Well, the door opened and it wasn’t Billy…it was Teddy Price.

I was so tired and I was sweating bullets from the hormones running through me, and I was holding this tiny baby that I’ve just met, this girl who looks just like Billy. I decided to name her Julia.

My mom was ready to take us both back with her to Pennsylvania. And I was tempted. Right then, giving up on Billy felt easier than trying to have faith. I wanted to say, “Tell him I’ll raise this baby on my own.” But I had to keep trying for what I wanted for me and my kid. So I told Teddy, “Tell him he can start to be a father this second or he’s going to rehab. Now.”

And Teddy nodded and left.

BILLY: I waited for what felt like hours, outside the lobby, fiddling with the latch on the door. Teddy came down finally and said, “You have a baby girl. She looks like you. Her name is Julia.”

I wasn’t sure what to say.

And then Teddy said, “Camila says you have two choices. You can get your ass up there right now and be a good husband and father or I can drive you to rehab. Those are your choices.”

I put my hand on the door handle and I thought, you know, I can just run.

But I think Teddy knew what I was thinking because he said, “Camila didn’t give any other options, Billy. There are no other options. Some people can handle their booze and their dope. You can’t. So it’s over for you now.”
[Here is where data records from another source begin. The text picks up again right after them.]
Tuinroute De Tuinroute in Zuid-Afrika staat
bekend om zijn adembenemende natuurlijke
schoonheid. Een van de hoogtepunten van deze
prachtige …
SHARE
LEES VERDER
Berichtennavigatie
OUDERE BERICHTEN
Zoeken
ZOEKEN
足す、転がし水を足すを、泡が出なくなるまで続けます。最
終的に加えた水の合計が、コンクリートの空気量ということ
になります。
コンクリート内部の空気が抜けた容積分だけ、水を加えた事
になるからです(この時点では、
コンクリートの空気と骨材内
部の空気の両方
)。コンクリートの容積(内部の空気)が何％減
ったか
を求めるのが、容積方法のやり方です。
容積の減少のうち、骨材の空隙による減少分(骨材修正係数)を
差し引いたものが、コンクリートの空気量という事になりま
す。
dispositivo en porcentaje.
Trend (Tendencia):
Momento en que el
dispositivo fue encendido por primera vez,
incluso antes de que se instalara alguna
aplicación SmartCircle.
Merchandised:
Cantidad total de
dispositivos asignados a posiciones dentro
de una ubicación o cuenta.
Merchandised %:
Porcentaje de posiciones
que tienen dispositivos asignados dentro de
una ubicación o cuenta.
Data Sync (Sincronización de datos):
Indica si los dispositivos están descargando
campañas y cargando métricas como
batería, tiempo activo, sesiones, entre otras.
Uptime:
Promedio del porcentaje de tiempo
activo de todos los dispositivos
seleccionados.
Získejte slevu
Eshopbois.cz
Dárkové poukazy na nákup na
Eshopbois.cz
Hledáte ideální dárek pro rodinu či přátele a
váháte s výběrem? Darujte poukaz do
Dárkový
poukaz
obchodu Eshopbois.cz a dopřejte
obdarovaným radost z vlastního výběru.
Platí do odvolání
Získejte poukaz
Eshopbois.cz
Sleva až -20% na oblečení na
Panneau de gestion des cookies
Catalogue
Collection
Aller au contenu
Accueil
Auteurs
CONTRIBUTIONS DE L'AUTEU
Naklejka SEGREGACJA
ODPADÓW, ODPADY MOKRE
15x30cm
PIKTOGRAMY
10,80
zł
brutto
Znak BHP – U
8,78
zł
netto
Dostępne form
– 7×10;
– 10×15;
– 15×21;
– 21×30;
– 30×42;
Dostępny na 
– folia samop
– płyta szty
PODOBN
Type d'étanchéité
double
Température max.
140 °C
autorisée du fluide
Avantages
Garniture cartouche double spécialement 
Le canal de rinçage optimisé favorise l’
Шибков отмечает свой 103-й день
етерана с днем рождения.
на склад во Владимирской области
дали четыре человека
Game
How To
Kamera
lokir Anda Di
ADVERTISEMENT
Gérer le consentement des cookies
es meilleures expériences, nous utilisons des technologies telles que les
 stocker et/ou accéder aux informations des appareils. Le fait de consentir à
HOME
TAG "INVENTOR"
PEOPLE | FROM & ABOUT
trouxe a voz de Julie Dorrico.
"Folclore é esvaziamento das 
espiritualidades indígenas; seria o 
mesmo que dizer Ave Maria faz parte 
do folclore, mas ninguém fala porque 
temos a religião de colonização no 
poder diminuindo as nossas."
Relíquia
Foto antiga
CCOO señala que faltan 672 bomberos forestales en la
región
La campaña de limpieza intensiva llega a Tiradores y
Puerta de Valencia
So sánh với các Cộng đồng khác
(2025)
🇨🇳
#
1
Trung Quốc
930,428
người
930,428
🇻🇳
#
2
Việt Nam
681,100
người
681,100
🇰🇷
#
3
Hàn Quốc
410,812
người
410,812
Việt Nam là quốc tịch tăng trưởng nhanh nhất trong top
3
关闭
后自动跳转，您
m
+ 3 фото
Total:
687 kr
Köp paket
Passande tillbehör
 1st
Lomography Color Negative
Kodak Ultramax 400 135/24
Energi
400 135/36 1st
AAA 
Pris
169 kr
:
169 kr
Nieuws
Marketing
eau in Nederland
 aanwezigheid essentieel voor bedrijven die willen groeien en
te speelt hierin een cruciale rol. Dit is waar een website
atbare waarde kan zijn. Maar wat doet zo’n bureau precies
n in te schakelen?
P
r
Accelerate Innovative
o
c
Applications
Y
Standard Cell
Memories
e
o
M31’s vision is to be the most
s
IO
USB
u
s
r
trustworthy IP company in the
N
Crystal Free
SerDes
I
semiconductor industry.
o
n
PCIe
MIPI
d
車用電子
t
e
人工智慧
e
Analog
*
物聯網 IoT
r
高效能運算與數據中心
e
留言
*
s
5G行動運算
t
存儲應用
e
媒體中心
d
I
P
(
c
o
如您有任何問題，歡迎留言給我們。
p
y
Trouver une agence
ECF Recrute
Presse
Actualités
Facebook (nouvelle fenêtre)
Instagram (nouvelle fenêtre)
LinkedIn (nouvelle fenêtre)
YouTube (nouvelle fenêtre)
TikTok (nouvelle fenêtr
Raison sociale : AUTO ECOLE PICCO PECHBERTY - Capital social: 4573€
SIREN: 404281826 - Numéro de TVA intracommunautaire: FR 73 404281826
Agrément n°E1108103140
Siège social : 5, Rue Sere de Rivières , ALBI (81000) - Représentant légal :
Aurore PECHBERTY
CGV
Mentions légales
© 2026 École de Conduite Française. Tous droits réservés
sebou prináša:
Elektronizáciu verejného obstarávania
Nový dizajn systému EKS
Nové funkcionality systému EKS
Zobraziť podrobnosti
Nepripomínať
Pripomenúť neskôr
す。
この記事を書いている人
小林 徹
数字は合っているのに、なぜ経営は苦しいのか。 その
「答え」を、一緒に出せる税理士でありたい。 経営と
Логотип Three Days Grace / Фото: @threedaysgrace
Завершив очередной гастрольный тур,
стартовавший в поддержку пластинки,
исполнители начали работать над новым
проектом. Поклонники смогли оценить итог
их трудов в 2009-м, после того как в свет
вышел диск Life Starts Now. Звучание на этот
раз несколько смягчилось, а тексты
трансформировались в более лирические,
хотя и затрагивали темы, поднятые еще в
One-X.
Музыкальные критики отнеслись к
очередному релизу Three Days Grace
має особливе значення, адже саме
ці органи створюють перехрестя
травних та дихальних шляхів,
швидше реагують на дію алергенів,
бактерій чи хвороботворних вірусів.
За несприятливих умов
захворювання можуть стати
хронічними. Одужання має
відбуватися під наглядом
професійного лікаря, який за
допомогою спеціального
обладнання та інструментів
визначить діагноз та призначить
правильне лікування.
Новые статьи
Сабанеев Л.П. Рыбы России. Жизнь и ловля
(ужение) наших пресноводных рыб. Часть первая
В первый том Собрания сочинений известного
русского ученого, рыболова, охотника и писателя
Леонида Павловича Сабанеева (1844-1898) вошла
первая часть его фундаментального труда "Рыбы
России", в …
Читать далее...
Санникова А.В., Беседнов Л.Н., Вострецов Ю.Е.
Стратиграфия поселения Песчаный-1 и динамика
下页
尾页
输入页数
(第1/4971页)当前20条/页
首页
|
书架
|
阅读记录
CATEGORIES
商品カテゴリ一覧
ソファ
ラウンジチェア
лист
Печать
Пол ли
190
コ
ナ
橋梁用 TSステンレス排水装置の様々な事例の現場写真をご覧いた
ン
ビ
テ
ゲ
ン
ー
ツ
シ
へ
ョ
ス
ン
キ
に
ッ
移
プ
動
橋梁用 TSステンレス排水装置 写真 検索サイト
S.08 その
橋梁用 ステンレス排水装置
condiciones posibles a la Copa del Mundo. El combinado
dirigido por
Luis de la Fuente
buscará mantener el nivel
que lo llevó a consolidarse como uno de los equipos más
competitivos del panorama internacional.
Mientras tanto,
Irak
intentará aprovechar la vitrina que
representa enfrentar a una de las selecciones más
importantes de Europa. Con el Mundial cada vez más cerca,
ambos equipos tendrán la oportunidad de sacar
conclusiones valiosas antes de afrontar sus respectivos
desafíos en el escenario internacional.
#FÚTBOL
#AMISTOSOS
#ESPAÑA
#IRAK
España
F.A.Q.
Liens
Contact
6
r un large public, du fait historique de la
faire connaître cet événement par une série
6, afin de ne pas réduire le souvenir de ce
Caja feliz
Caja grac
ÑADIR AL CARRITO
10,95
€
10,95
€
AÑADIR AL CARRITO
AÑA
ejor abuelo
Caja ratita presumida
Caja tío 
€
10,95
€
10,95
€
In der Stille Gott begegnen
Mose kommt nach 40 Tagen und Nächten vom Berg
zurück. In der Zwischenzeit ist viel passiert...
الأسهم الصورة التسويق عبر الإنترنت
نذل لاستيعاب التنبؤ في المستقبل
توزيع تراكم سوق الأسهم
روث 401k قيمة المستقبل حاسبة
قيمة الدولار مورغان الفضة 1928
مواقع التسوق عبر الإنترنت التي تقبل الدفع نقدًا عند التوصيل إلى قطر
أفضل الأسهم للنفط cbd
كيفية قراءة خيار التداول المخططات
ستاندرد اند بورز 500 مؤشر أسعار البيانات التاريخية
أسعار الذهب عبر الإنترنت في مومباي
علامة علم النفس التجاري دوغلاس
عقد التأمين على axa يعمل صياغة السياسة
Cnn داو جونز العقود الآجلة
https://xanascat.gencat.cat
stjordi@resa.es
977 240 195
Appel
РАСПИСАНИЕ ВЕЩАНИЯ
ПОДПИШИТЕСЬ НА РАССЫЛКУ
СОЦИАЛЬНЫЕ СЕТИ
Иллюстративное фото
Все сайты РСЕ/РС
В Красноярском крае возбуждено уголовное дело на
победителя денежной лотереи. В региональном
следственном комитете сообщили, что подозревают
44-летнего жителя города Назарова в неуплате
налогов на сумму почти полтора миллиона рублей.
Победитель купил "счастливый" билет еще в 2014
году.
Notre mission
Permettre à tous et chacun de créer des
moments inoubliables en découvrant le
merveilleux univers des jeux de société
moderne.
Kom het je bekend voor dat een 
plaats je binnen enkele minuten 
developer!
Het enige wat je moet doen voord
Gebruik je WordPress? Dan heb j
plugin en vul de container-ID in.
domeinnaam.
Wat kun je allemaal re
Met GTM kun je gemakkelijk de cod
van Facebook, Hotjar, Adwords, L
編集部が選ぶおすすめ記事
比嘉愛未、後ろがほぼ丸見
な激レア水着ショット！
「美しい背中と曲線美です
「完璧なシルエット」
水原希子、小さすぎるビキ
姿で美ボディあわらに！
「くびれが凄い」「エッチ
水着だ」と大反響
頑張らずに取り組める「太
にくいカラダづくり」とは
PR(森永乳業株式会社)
It reminded me of being a kid, maybe six or seven—I had gotten really into collecting those little Matchbox cars. I was obsessed with them. But my mom didn’t have enough money to get us very many. So I’d search for them on the sidewalk, in case any kid lost one. Found a few that way. And then when I was playing with other boys in the neighborhood, sometimes I’d palm one or two of theirs. A few times, I outright stole them from the store. My mom found my stash and sat me down and said, “How come you can’t just be happy playing with a few cars like everybody else?”

I never did have an answer for that.

It’s just not my way.

That day at the hospital, I remember looking at the lobby door and seeing this man coming outside wheeling a lady with a baby. I looked at him and…he just seemed like a man I didn’t know how to be.